▸ Requirement:
Please write the listing below out again exactly, leaving every picture behind.
◇ ◇ ◇ ◇ ◇
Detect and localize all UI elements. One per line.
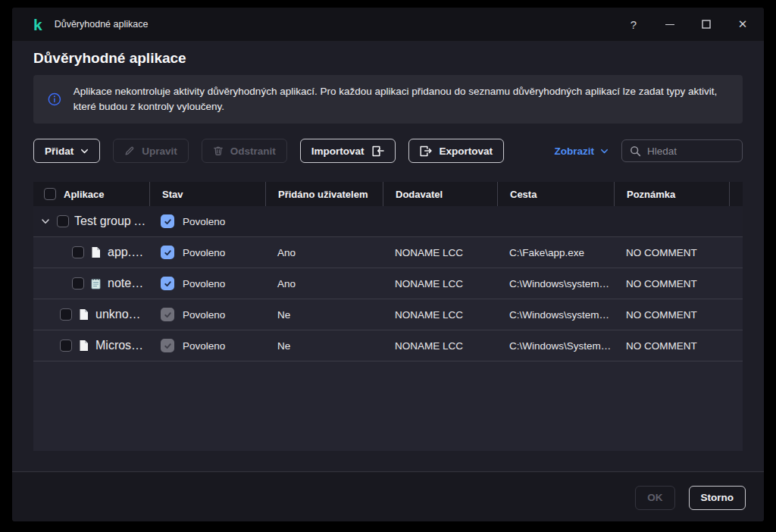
- column-header-application: Aplikace: [33, 182, 149, 206]
- view-dropdown-label: Zobrazit: [555, 146, 595, 157]
- path-cell: C:\Windows\system…: [497, 309, 614, 321]
- status-label: Povoleno: [183, 340, 225, 352]
- path-cell: C:\Fake\app.exe: [497, 247, 614, 258]
- column-header-spacer: [729, 182, 743, 206]
- table-header: Aplikace Stav Přidáno uživatelem Dodavat…: [33, 182, 743, 206]
- column-header-label: Aplikace: [64, 189, 104, 200]
- application-name: app.exe: [108, 246, 149, 259]
- status-label: Povoleno: [183, 216, 225, 227]
- vendor-cell: NONAME LCC: [383, 309, 497, 321]
- comment-cell: NO COMMENT: [614, 247, 729, 258]
- cancel-button[interactable]: Storno: [689, 486, 746, 510]
- status-label: Povoleno: [183, 278, 225, 289]
- status-checkbox-disabled: [161, 308, 174, 321]
- column-header-label: Stav: [162, 189, 183, 200]
- table-row[interactable]: Microsoft… Povoleno Ne NONAME LCC C:\Win…: [33, 330, 743, 361]
- chevron-down-icon: [600, 147, 609, 155]
- footer: OK Storno: [12, 472, 764, 521]
- row-checkbox[interactable]: [57, 215, 69, 227]
- added-by-user-cell: Ne: [265, 340, 383, 352]
- trash-icon: [213, 146, 224, 156]
- status-checkbox[interactable]: [161, 277, 174, 290]
- row-checkbox[interactable]: [72, 246, 84, 258]
- select-all-checkbox[interactable]: [44, 188, 56, 200]
- help-button[interactable]: ?: [624, 15, 643, 33]
- vendor-cell: NONAME LCC: [383, 278, 497, 289]
- chevron-down-icon: [80, 147, 89, 155]
- added-by-user-cell: Ne: [265, 309, 383, 321]
- export-button[interactable]: Exportovat: [408, 139, 505, 163]
- add-button-label: Přidat: [45, 146, 74, 157]
- info-banner: Aplikace nekontroluje aktivity důvěryhod…: [33, 75, 743, 124]
- column-header-comment: Poznámka: [614, 182, 729, 206]
- export-icon: [420, 146, 433, 157]
- application-name: notepa…: [108, 277, 149, 290]
- vendor-cell: NONAME LCC: [383, 340, 497, 352]
- minimize-icon: [665, 24, 674, 25]
- column-header-added-by-user: Přidáno uživatelem: [265, 182, 383, 206]
- application-name: Microsoft…: [95, 339, 149, 352]
- status-checkbox[interactable]: [161, 246, 174, 259]
- column-header-label: Cesta: [510, 189, 537, 200]
- close-button[interactable]: ✕: [734, 15, 752, 33]
- row-checkbox[interactable]: [72, 277, 84, 289]
- row-checkbox[interactable]: [60, 340, 72, 352]
- trusted-applications-window: k Důvěryhodné aplikace ? ✕ Důvěryhodné a…: [12, 8, 764, 521]
- vendor-cell: NONAME LCC: [383, 247, 497, 258]
- file-icon: [90, 246, 102, 258]
- path-cell: C:\Windows\System…: [497, 340, 614, 352]
- added-by-user-cell: Ano: [265, 278, 383, 289]
- search-input[interactable]: [647, 146, 734, 157]
- column-header-vendor: Dodavatel: [383, 182, 497, 206]
- search-box: [621, 139, 743, 162]
- status-checkbox-disabled: [161, 339, 174, 352]
- toolbar: Přidat Upravit Odstranit Importovat: [33, 139, 743, 163]
- table-row[interactable]: app.exe Povoleno Ano NONAME LCC C:\Fake\…: [33, 237, 743, 268]
- window-controls: ? ✕: [624, 15, 752, 33]
- group-name: Test group App: [74, 214, 149, 228]
- table-row[interactable]: unknown.… Povoleno Ne NONAME LCC C:\Wind…: [33, 299, 743, 330]
- added-by-user-cell: Ano: [265, 247, 383, 258]
- file-icon: [78, 340, 89, 352]
- pencil-icon: [124, 146, 135, 156]
- maximize-button[interactable]: [697, 15, 715, 33]
- status-label: Povoleno: [183, 309, 225, 321]
- ok-button[interactable]: OK: [635, 486, 674, 510]
- column-header-label: Dodavatel: [396, 189, 443, 200]
- file-icon: [78, 308, 89, 321]
- page-title: Důvěryhodné aplikace: [33, 49, 743, 68]
- applications-table: Aplikace Stav Přidáno uživatelem Dodavat…: [33, 182, 743, 451]
- import-button-label: Importovat: [311, 146, 365, 157]
- delete-button[interactable]: Odstranit: [202, 139, 287, 163]
- info-banner-text: Aplikace nekontroluje aktivity důvěryhod…: [74, 84, 729, 114]
- view-dropdown[interactable]: Zobrazit: [555, 146, 609, 157]
- export-button-label: Exportovat: [440, 146, 493, 157]
- info-icon: [47, 90, 62, 108]
- collapse-chevron-icon[interactable]: [39, 215, 52, 227]
- comment-cell: NO COMMENT: [614, 309, 729, 321]
- edit-button[interactable]: Upravit: [113, 139, 189, 163]
- row-checkbox[interactable]: [60, 308, 72, 321]
- column-header-status: Stav: [149, 182, 265, 206]
- comment-cell: NO COMMENT: [614, 278, 729, 289]
- application-name: unknown.…: [95, 308, 149, 321]
- column-header-label: Poznámka: [627, 189, 675, 200]
- window-title: Důvěryhodné aplikace: [55, 19, 149, 30]
- maximize-icon: [702, 20, 711, 29]
- kaspersky-logo-icon: k: [33, 17, 42, 33]
- minimize-button[interactable]: [661, 15, 679, 33]
- table-row[interactable]: notepa… Povoleno Ano NONAME LCC C:\Windo…: [33, 268, 743, 299]
- add-button[interactable]: Přidat: [33, 139, 100, 163]
- delete-button-label: Odstranit: [230, 146, 276, 157]
- edit-button-label: Upravit: [142, 146, 177, 157]
- notepad-icon: [90, 277, 102, 289]
- path-cell: C:\Windows\system…: [497, 278, 614, 289]
- search-icon: [630, 146, 641, 157]
- status-checkbox[interactable]: [161, 214, 174, 228]
- import-icon: [371, 146, 384, 157]
- status-label: Povoleno: [183, 247, 225, 258]
- table-row-group[interactable]: Test group App Povoleno: [33, 206, 743, 237]
- import-button[interactable]: Importovat: [300, 139, 396, 163]
- column-header-label: Přidáno uživatelem: [278, 189, 368, 200]
- comment-cell: NO COMMENT: [614, 340, 729, 352]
◇ ◇ ◇ ◇ ◇
▸ Your solution:
Detect and localize all UI elements. One per line.
- column-header-application: Aplikace: [33, 182, 149, 206]
- view-dropdown-label: Zobrazit: [555, 146, 595, 157]
- path-cell: C:\Windows\system…: [497, 309, 614, 321]
- status-label: Povoleno: [183, 340, 225, 352]
- path-cell: C:\Fake\app.exe: [497, 247, 614, 258]
- column-header-spacer: [729, 182, 743, 206]
- table-header: Aplikace Stav Přidáno uživatelem Dodavat…: [33, 182, 743, 206]
- column-header-label: Aplikace: [64, 189, 104, 200]
- application-name: app.exe: [108, 246, 149, 259]
- status-label: Povoleno: [183, 216, 225, 227]
- vendor-cell: NONAME LCC: [383, 309, 497, 321]
- comment-cell: NO COMMENT: [614, 247, 729, 258]
- cancel-button[interactable]: Storno: [689, 486, 746, 510]
- status-label: Povoleno: [183, 278, 225, 289]
- status-checkbox-disabled: [161, 308, 174, 321]
- column-header-label: Stav: [162, 189, 183, 200]
- table-row[interactable]: Microsoft… Povoleno Ne NONAME LCC C:\Win…: [33, 330, 743, 361]
- chevron-down-icon: [600, 147, 609, 155]
- footer: OK Storno: [12, 472, 764, 521]
- row-checkbox[interactable]: [57, 215, 69, 227]
- added-by-user-cell: Ne: [265, 340, 383, 352]
- trash-icon: [213, 146, 224, 156]
- status-checkbox[interactable]: [161, 277, 174, 290]
- row-checkbox[interactable]: [72, 246, 84, 258]
- select-all-checkbox[interactable]: [44, 188, 56, 200]
- help-button[interactable]: ?: [624, 15, 643, 33]
- vendor-cell: NONAME LCC: [383, 278, 497, 289]
- chevron-down-icon: [80, 147, 89, 155]
- added-by-user-cell: Ne: [265, 309, 383, 321]
- export-button[interactable]: Exportovat: [408, 139, 505, 163]
- add-button-label: Přidat: [45, 146, 74, 157]
- info-banner: Aplikace nekontroluje aktivity důvěryhod…: [33, 75, 743, 124]
- column-header-comment: Poznámka: [614, 182, 729, 206]
- export-icon: [420, 146, 433, 157]
- application-name: notepa…: [108, 277, 149, 290]
- vendor-cell: NONAME LCC: [383, 340, 497, 352]
- minimize-icon: [665, 24, 674, 25]
- column-header-added-by-user: Přidáno uživatelem: [265, 182, 383, 206]
- application-name: Microsoft…: [95, 339, 149, 352]
- status-checkbox[interactable]: [161, 246, 174, 259]
- column-header-label: Cesta: [510, 189, 537, 200]
- close-button[interactable]: ✕: [734, 15, 752, 33]
- row-checkbox[interactable]: [72, 277, 84, 289]
- row-checkbox[interactable]: [60, 340, 72, 352]
- trusted-applications-window: k Důvěryhodné aplikace ? ✕ Důvěryhodné a…: [12, 8, 764, 521]
- vendor-cell: NONAME LCC: [383, 247, 497, 258]
- file-icon: [90, 246, 102, 258]
- path-cell: C:\Windows\System…: [497, 340, 614, 352]
- added-by-user-cell: Ano: [265, 278, 383, 289]
- search-input[interactable]: [647, 146, 734, 157]
- column-header-vendor: Dodavatel: [383, 182, 497, 206]
- search-box: [621, 139, 743, 162]
- status-checkbox-disabled: [161, 339, 174, 352]
- toolbar: Přidat Upravit Odstranit Importovat: [33, 139, 743, 163]
- table-row[interactable]: app.exe Povoleno Ano NONAME LCC C:\Fake\…: [33, 237, 743, 268]
- window-controls: ? ✕: [624, 15, 752, 33]
- group-name: Test group App: [74, 214, 149, 228]
- table-row[interactable]: unknown.… Povoleno Ne NONAME LCC C:\Wind…: [33, 299, 743, 330]
- added-by-user-cell: Ano: [265, 247, 383, 258]
- file-icon: [78, 340, 89, 352]
- pencil-icon: [124, 146, 135, 156]
- maximize-button[interactable]: [697, 15, 715, 33]
- status-label: Povoleno: [183, 309, 225, 321]
- ok-button[interactable]: OK: [635, 486, 674, 510]
- column-header-label: Dodavatel: [396, 189, 443, 200]
- file-icon: [78, 308, 89, 321]
- page-title: Důvěryhodné aplikace: [33, 49, 743, 68]
- applications-table: Aplikace Stav Přidáno uživatelem Dodavat…: [33, 182, 743, 451]
- import-button-label: Importovat: [311, 146, 365, 157]
- delete-button[interactable]: Odstranit: [202, 139, 287, 163]
- info-banner-text: Aplikace nekontroluje aktivity důvěryhod…: [74, 84, 729, 114]
- view-dropdown[interactable]: Zobrazit: [555, 146, 609, 157]
- export-button-label: Exportovat: [440, 146, 493, 157]
- info-icon: [47, 90, 62, 108]
- collapse-chevron-icon[interactable]: [39, 215, 52, 227]
- comment-cell: NO COMMENT: [614, 309, 729, 321]
- edit-button[interactable]: Upravit: [113, 139, 189, 163]
- row-checkbox[interactable]: [60, 308, 72, 321]
- column-header-status: Stav: [149, 182, 265, 206]
- comment-cell: NO COMMENT: [614, 278, 729, 289]
- application-name: unknown.…: [95, 308, 149, 321]
- column-header-label: Poznámka: [627, 189, 675, 200]
- window-title: Důvěryhodné aplikace: [55, 19, 149, 30]
- maximize-icon: [702, 20, 711, 29]
- kaspersky-logo-icon: k: [33, 17, 42, 33]
- minimize-button[interactable]: [661, 15, 679, 33]
- table-row[interactable]: notepa… Povoleno Ano NONAME LCC C:\Windo…: [33, 268, 743, 299]
- add-button[interactable]: Přidat: [33, 139, 100, 163]
- delete-button-label: Odstranit: [230, 146, 276, 157]
- edit-button-label: Upravit: [142, 146, 177, 157]
- notepad-icon: [90, 277, 102, 289]
- path-cell: C:\Windows\system…: [497, 278, 614, 289]
- search-icon: [630, 146, 641, 157]
- status-checkbox[interactable]: [161, 214, 174, 228]
- import-icon: [371, 146, 384, 157]
- status-label: Povoleno: [183, 247, 225, 258]
- table-row-group[interactable]: Test group App Povoleno: [33, 206, 743, 237]
- import-button[interactable]: Importovat: [300, 139, 396, 163]
- column-header-label: Přidáno uživatelem: [278, 189, 368, 200]
- comment-cell: NO COMMENT: [614, 340, 729, 352]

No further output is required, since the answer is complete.